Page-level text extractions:
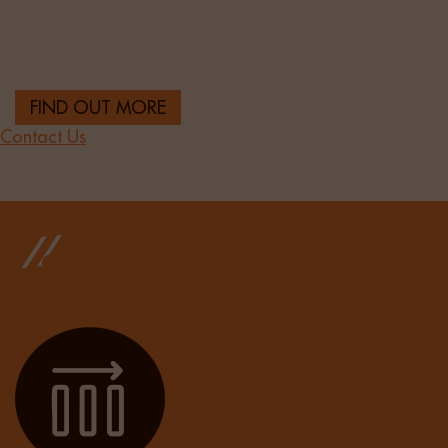
Sourcing top-tier banking and financial services
talent to support institutions across the UK.
FIND OUT MORE
Contact Us
OUR RESULTS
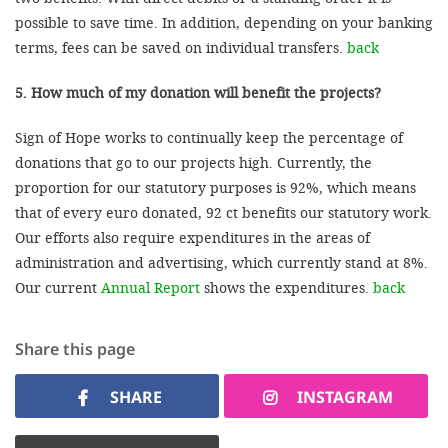
possible to save time. In addition, depending on your banking
terms, fees can be saved on individual transfers.
back
5. How much of my donation will benefit the projects?
Sign of Hope works to continually keep the percentage of
donations that go to our projects high. Currently, the
proportion for our statutory purposes is 92%, which means
that of every euro donated, 92 ct benefits our statutory work.
Our efforts also require expenditures in the areas of
administration and advertising, which currently stand at 8%.
Our current
Annual Report
shows the expenditures.
back
Share this page
SHARE
INSTAGRAM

## TASK OBJECTIVE
The full set of entries should be transcribed exactly, pictures left aside.

## TASK RESULT
Sourcing top-tier banking and financial services
talent to support institutions across the UK.
FIND OUT MORE
Contact Us
OUR RESULTS
possible to save time. In addition, depending on your banking
terms, fees can be saved on individual transfers.
back
5. How much of my donation will benefit the projects?
Sign of Hope works to continually keep the percentage of
donations that go to our projects high. Currently, the
proportion for our statutory purposes is 92%, which means
that of every euro donated, 92 ct benefits our statutory work.
Our efforts also require expenditures in the areas of
administration and advertising, which currently stand at 8%.
Our current
Annual Report
shows the expenditures.
back
Share this page
SHARE
INSTAGRAM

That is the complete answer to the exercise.